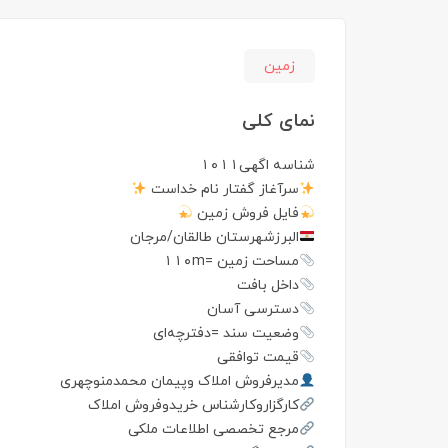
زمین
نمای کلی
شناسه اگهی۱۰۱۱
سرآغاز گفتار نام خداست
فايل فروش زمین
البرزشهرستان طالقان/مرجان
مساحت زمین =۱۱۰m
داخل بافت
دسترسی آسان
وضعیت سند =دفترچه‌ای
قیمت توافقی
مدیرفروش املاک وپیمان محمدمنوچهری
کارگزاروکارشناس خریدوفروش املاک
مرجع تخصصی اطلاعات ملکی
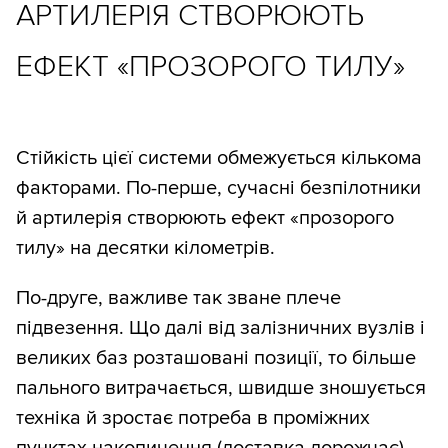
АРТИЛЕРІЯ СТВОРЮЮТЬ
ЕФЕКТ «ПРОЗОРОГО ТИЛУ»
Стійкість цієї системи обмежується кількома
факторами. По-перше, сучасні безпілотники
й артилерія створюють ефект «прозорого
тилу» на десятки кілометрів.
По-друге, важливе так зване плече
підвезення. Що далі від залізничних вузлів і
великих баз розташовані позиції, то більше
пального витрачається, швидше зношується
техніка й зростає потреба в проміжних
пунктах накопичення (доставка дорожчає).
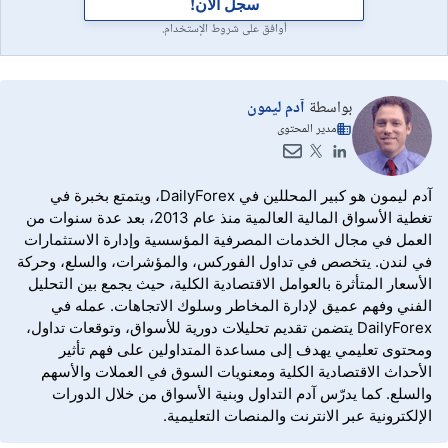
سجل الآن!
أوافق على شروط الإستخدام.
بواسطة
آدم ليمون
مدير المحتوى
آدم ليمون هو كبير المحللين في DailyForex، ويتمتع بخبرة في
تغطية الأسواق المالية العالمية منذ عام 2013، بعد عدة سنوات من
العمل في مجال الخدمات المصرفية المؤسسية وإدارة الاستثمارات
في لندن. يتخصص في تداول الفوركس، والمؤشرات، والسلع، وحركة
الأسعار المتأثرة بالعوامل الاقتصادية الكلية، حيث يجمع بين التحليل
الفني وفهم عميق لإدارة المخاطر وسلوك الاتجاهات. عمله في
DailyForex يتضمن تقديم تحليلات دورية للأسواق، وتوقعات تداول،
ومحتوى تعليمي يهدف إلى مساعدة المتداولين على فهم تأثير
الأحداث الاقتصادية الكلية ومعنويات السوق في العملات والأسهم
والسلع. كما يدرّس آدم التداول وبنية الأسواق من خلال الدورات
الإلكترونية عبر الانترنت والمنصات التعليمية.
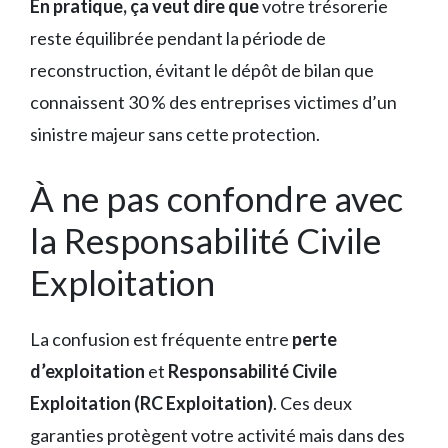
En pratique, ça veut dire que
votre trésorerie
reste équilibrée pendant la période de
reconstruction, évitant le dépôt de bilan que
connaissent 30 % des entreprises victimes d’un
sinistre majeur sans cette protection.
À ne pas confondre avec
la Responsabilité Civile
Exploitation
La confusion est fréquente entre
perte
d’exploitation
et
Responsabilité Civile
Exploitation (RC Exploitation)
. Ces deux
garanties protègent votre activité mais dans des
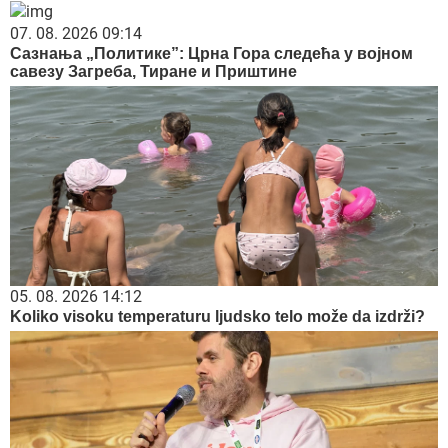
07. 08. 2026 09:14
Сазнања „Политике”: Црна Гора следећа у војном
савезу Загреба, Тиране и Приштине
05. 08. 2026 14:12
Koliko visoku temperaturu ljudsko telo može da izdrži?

==================================================

:: Problem statement ::
For the word "Civile", work out how many lines of the entries contain it, and state the number alone.

:: Solution for this task ::
2